The CalEarth.org site was quite interesting! Thanks for sharing this. Dick is actually working dilligently on prototyping some useful structural alternatives to the standard and very flimsy structural methods that are most prevalent in the shanty towns in which a 1/3 of all those living in cities now inhabit. What I find noteworthy is that Dick is experimenting with sheet metal dome systems. If a simple system offering greater structural integrity as well as protection from the elements could be introduced into an existing sheet metal supply and distribution chain then the possibility of improving the quality of emergency shelter and its future use in a viable transition to permanent and dignified housing might very well become a more real possibility.
See these two links for how Dick's work is under research and development:
http://www.freewebtown.com/randome/index.html
http://synergeticists.org/snec.announce.meeting.2006.08.html#schedule
While I think its safe to assume that constructive criticism is welcome by all I think it would be even more constructive to give folks the benefit of the doubt in the BFI forums instead of assuming first that they are simply harping on problems without taking the initiative to develop innnovative solutions.
?
I can't see any connection between this stuff and Buckminster Fulller, or even rational emergency shelters.
We KNOW what the problems are but we spend time over and over and over and over and over on what the problems are instead of what the solutions are. WE live in the dark ages because WE can't get to the solutions part and are still on the problems part.
The problems are identified fully, sufficiently.
NOW, let's talk about solutions?
What part of your share of the solutions are you volunteering to do, and what part of your share are you expecting I'm going to do for you?

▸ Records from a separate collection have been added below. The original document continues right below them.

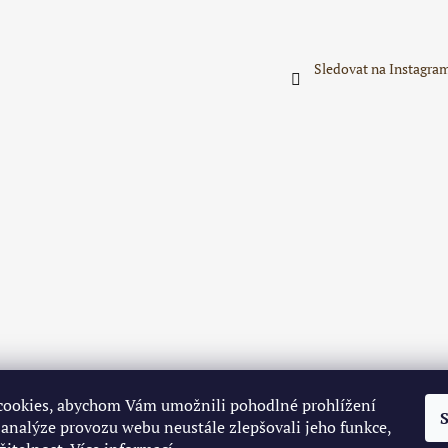
Sledovat na Instagra
ookies, abychom Vám umožnili pohodlné prohlížení
 analýze provozu webu neustále zlepšovali jeho funkce,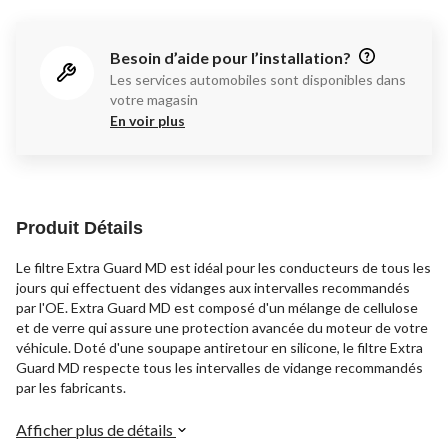
Besoin d’aide pour l’installation?
Les services automobiles sont disponibles dans
votre magasin
En voir plus
Produit Détails
Le filtre Extra Guard MD est idéal pour les conducteurs de tous les
jours qui effectuent des vidanges aux intervalles recommandés
par l'OE. Extra Guard MD est composé d'un mélange de cellulose
et de verre qui assure une protection avancée du moteur de votre
véhicule. Doté d'une soupape antiretour en silicone, le filtre Extra
Guard MD respecte tous les intervalles de vidange recommandés
par les fabricants.
Afficher plus de détails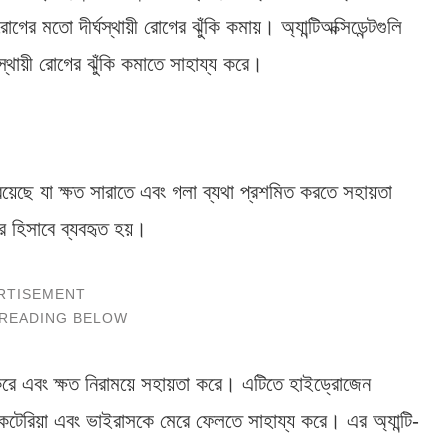
 মতো দীর্ঘস্থায়ী রোগের ঝুঁকি কমায়। অ্যান্টিঅক্সিডেন্টগুলি
স্থায়ী রোগের ঝুঁকি কমাতে সাহায্য করে।
ট্য রয়েছে যা ক্ষত সারাতে এবং গলা ব্যথা প্রশমিত করতে সহায়তা
র হিসাবে ব্যবহৃত হয়।
োধ করে এবং ক্ষত নিরাময়ে সহায়তা করে। এটিতে হাইড্রোজেন
্যাকটেরিয়া এবং ভাইরাসকে মেরে ফেলতে সাহায্য করে। এর অ্যান্টি-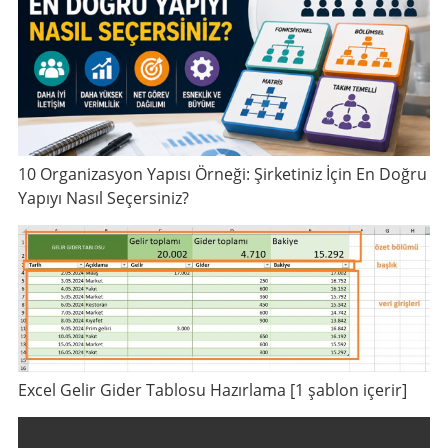
10 Organizasyon Yapısı Örneği: Şirketiniz İçin En Doğru
Yapıyı Nasıl Seçersiniz?
Excel Gelir Gider Tablosu Hazırlama [1 şablon içerir]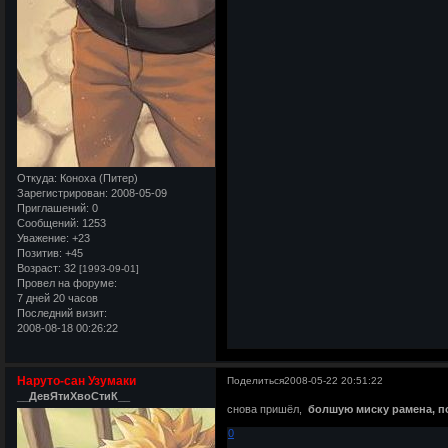
Откуда:
Коноха (Питер)
Зарегистрирован
: 2008-05-09
Приглашений:
0
Сообщений:
1253
Уважение:
+23
Позитив:
+45
Возраст:
32
[1993-09-01]
Провел на форуме:
7 дней 20 часов
Последний визит:
2008-08-18 00:26:22
Наруто-сан Узумаки
Поделиться
2008-05-22 20:51:22
__ДевЯтиХвоСтиК__
снова пришёл,
болшую миску рамена, п
0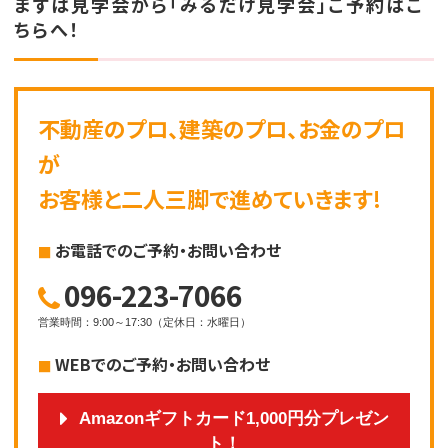
まずは見学会から「みるだけ見学会」ご予約はこ
ちらへ！
不動産のプロ、建築のプロ、お金のプロ
が
お客様と二人三脚で進めていきます!
お電話でのご予約・お問い合わせ
096-223-7066
営業時間
：
9:00～17:30
（
定休日
：
水曜日
）
WEBでのご予約・お問い合わせ
Amazonギフトカード1,000円分プレゼン
ト！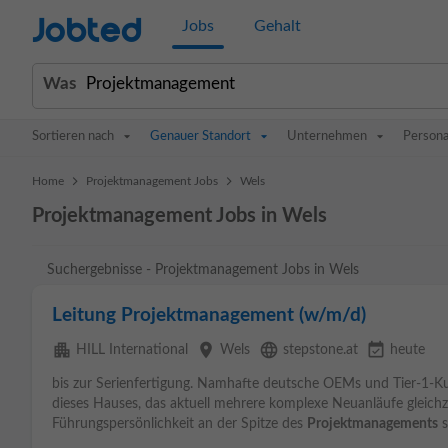
Jobted
Jobs
Gehalt
Was
Sortieren nach
Genauer Standort
Unternehmen
Persona
>
>
Home
Projektmanagement Jobs
Wels
Projektmanagement Jobs in Wels
Suchergebnisse - Projektmanagement Jobs in Wels
Leitung Projektmanagement (w/m/d)
apartment
place
language
event_available
HILL International
Wels
stepstone.at
heute
bis zur Serienfertigung. Namhafte deutsche OEMs und Tier-1-
dieses Hauses, das aktuell mehrere komplexe Neuanläufe gleichz
Führungspersönlichkeit an der Spitze des
Projektmanagements
s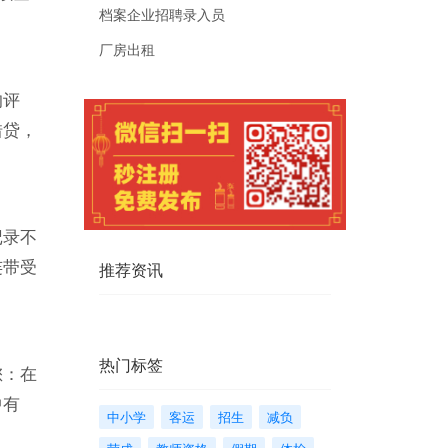
档案企业招聘录入员
厂房出租
的评
借贷，
记录不
连带受
推荐资讯
热门标签
您：在
中有
中小学
客运
招生
减负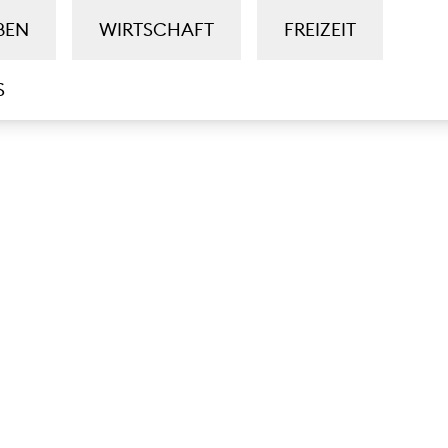
BEN
WIRTSCHAFT
FREIZEIT
S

I already did my share. I expect these people living in their squalor to do their share too, both before and after the emergency comes. Did you see even one of them come help me when I had an emergency? Where were you?
Http://CalEarth.org can put these people in better shelters with nothing more than plastic tubes and some barbed wire. It probably doesn't take a lot longer than building the crap they've got there in those pictures. The next step is permanent housing befitting of human dignity, and joining 21st century civilization as full participating members, with indoor plumbing, hot clean water 24/7, electric lighting, etc.
When can I expect that you will stop looking for problems that prove things are bad, and sit down and take the lessons you require to be a teacher-builder of 21st century lifestyles fit for the 3rd millenium?
Sincerely, Lion Kuntz, Sonoma County, California, USA.